_What is required:_ A faithful transcription is wanted of the lines from the top of the material through the line that holds "Anyag : Acél, Beépítési", both ends included, leaving out the pictures.
• • • • •
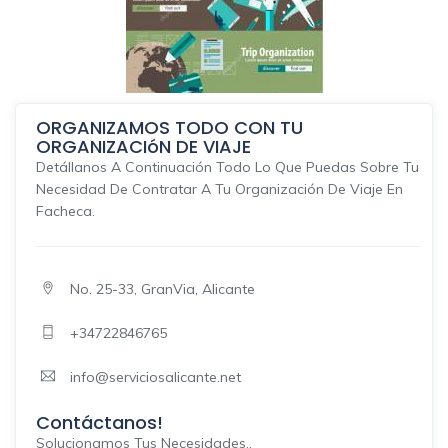
ORGANIZAMOS TODO CON TU
ORGANIZACIóN DE VIAJE
Detállanos A Continuación Todo Lo Que Puedas Sobre Tu
Necesidad De Contratar A Tu Organización De Viaje En
Facheca.
No. 25-33, GranVia, Alicante
+34722846765
info@serviciosalicante.net
Contáctanos!
Solucionamos Tus Necesidades..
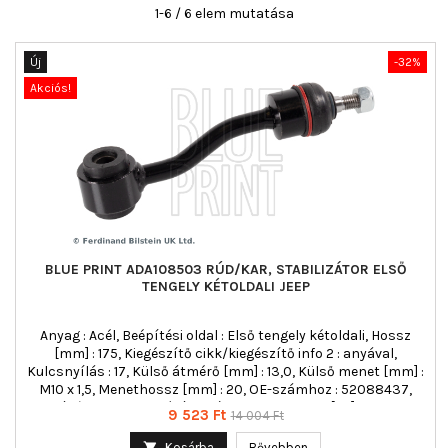
1-6 / 6 elem mutatása
Új
-32%
Akciós!
BLUE PRINT ADA108503 RÚD/KAR, STABILIZÁTOR ELSŐ
TENGELY KÉTOLDALI JEEP
Anyag : Acél, Beépítési oldal : Első tengely kétoldali, Hossz
[mm] : 175, Kiegészítő cikk/kiegészítő info 2 : anyával,
Kulcsnyílás : 17, Külső átmérő [mm] : 13,0, Külső menet [mm] :
M10 x 1,5, Menethossz [mm] : 20, OE-számhoz : 52088437,
Rúd/kar : kapcsolórúd, Szín : fekete, Tömeg [kg] : 0,436
Ár
Normál
9 523 Ft
14 004 Ft
ár

Kosárba
Bővebben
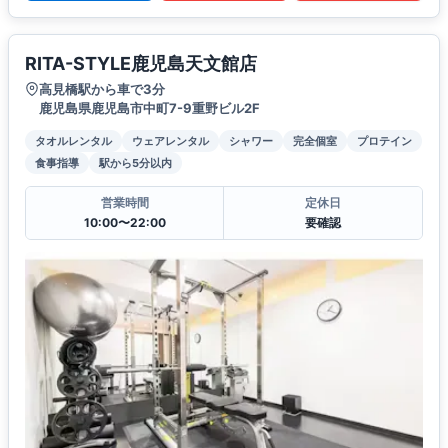
RITA-STYLE鹿児島天文館店
高見橋駅から車で3分
鹿児島県鹿児島市中町7-9重野ビル2F
タオルレンタル
ウェアレンタル
シャワー
完全個室
プロテイン
食事指導
駅から5分以内
営業時間
定休日
10:00〜22:00
要確認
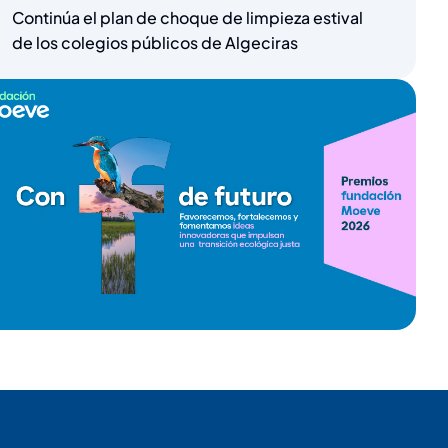
Continúa el plan de choque de limpieza estival
de los colegios públicos de Algeciras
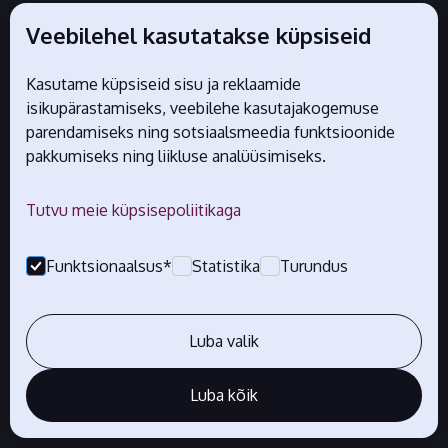
Üritused
Veebilehel kasutatakse küpsiseid
Kontakt
Kasutame küpsiseid sisu ja reklaamide
Jälgi meid
isikupärastamiseks, veebilehe kasutajakogemuse
sotsiaalmeedias
parendamiseks ning sotsiaalsmeedia funktsioonide
pakkumiseks ning liikluse analüüsimiseks.
Tutvu meie küpsisepoliitikaga
Liidu ametlikud partnerid
Funktsionaalsus*
Statistika
Turundus
Luba valik
Luba kõik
• • • • •
_The answer:_
ORGANIZAMOS TODO CON TU
ORGANIZACIóN DE VIAJE
Detállanos A Continuación Todo Lo Que Puedas Sobre Tu
Necesidad De Contratar A Tu Organización De Viaje En
Facheca.
No. 25-33, GranVia, Alicante
+34722846765
info@serviciosalicante.net
Contáctanos!
Solucionamos Tus Necesidades..
1-6 / 6 elem mutatása
Új
-32%
Akciós!
BLUE PRINT ADA108503 RÚD/KAR, STABILIZÁTOR ELSŐ
TENGELY KÉTOLDALI JEEP
Anyag : Acél, Beépítési oldal : Első tengely kétoldali, Hossz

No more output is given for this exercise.